Il metodo EMDR parte dal presupposto che, in ogni vissuto relativo ad un evento traumatico, l’informazione viene immagazzinata in modo disfunzionale e questo provoca un conseguente blocco del sistema innato eccitatorio/inibitorio dell’elaborazione dell’informazione.
In questo modo, le informazioni relative al trauma rimangono “intrappolate” con le stesse convinzioni e sensazioni fisiche che esistevano al momento dell‘evento. Questa informazione “congelata” rimane isolata all’interno delle reti neurali della persona, non integrandosi al sistema innato di auto guarigione; continua, quindi, a provocare forme patologiche disadattive.
L’obiettivo principale del metodo EMDR comprende la “trasmutation” di queste esperienze, immagazzinate in modo disfunzionale, in una risoluzione adattiva che favorisca la salute psichica. Durante l’EMDR il paziente può provare emozioni intense, ma al termine della seduta, la maggior parte delle persone riferisce una notevole riduzione nel livello di disturboassociato all’esperienza traumatica.
Il metodo EMDR si usa anche con i bambini nei casi di separazioni, depressioni, iperattività e disturbi attenzionali. Le sedute hanno una durata media di un’ora con cadenza settimanale. La durata del trattamento è legata al tipo di disturbo presente. Tuttavia, i risultati si ottengono in tempi brevi, con risoluzioni adattive complete.
A livello scientifico, l’efficacia della tecnica EMDR è stata dimostrata direttamente con fotografie del cervello, prima e dopo la terapia e con diversi studi e ricerche.
I ricercatori italiani, infatti, hanno scoperto che un trauma, quando viene elaborato e superato, cambia posto nel cervello. Questi sono riusciti a fotografare, osservando le attività cerebrali, un trauma ancora attivo e quello superato, individuando la sua elaborazione in una diversa area cerebrale grazie al trattamento psicoterapico EMDR. Studi come quello basato sul trattamento del trauma a San Giuliano di Puglia nel Molise a 10 anni dal terremoto, svolti dall’Associazione EMDR Italia, il CNR e l’università di Tor Vergata hanno evidenziato, appunto, come avvenga la risoluzione e rielaborazione del trauma.
Isabel Fernandez, presidente di EMDR Italia, spiega: «Dopo un trauma come un lutto, una violenza, una catastrofe naturale, ma anche la perdita del lavoro, la memoria dell’evento resta “congelata” nelle reti del cervello in modo non funzionale, l’informazione non può essere elaborata e continua a provocare patologie come il disturbo post traumatico da stress (Ptsd) e altri disturbi psicologici.

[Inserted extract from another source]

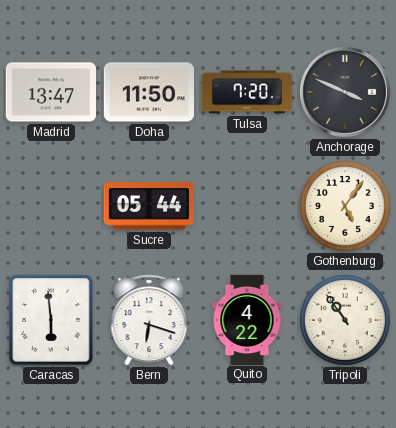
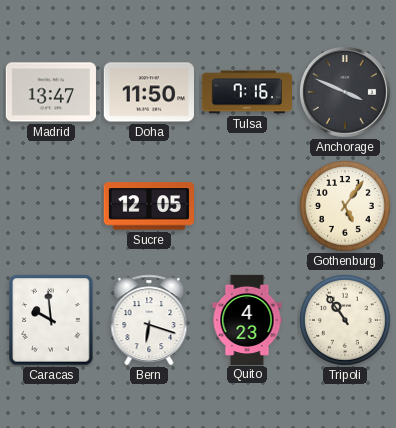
Tulsa: 7:20 -> 7:16
Sucre: 05:44 -> 12:05
Caracas: 5:59 -> 9:59
Quito: 4:22 -> 4:23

Noi abbiamo avuto la possibilità di misurare 10 anni dopo i sintomi cronici dello stress traumatico sui sopravvissuti al terremoto di San Giuliano, persone mai curate che avevano ancora dei disagi significativi: attacchi di panico, dissociazione, continui malesseri generali. Abbiamo avuto la possibilità di misurarlo non soltanto in termini di diagnosi, ma anche di farlo prima e dopo il trattamento e questo è stato importantissimo e un’occasione unica in campo clinico. I movimenti oculari dell’EMDR, simili a quelli del sonno Rem e quindi del tutto naturali, riattivano la capacità di “autoguarigione” del cervello che trova le risorse per metabolizzare l’evento traumatico. Dopo il lavoro i pazienti ricordano il fatto ma sentono che fa ormai parte del passato».
Ciò che rende eccezionale questa ricerca, è stato il poter studiare e osservare ciò che accade durante una psicoterapia, attraverso il monitoraggio elettroencefalografico (Eec) prima, durante e dopo una seduta di EMDR. In particolare, sono stati analizzati i segnali elettrici durante la fase “chiave” dell’EMDR, ovvero quella della stimolazione bilaterale (BilateralStimulation, Bs) con movimenti oculari, allo scopo di verificare l’affidabilità dei risultati e soprattutto studiare le differenze funzionali tra tipologie di traumi diversi e tra soggetti con traumi psicologici risalenti a periodi diversi. I risultati lasciano intuire che l’elaborazione degli eventi traumatici si sposta da aree che “sviluppano” le immagini patologiche del trauma a regioni del cervello con un ruolo di tipo cognitivo e associativo, che hanno il compito di regolare i ricordi dell’evento traumatico e di eliminare e controllare le emozioni negative a esso legato. La riduzione della sintomatologia post-traumatica ed la diminuzione, quindi, del malessere psicologico sono stati, inoltre, correlati all’aumento della connettività funzionale tra le regioni limbiche e quelle di integrazione multisensoriale.
Tale ricerca ha permesso, quindi, di evidenziare sia l’efficacia dell’EMDR e sia di mostrare come la remissione dei sintomi e la risoluzione clinica vengano confermati dai cambiamenti a livello neurobiologico.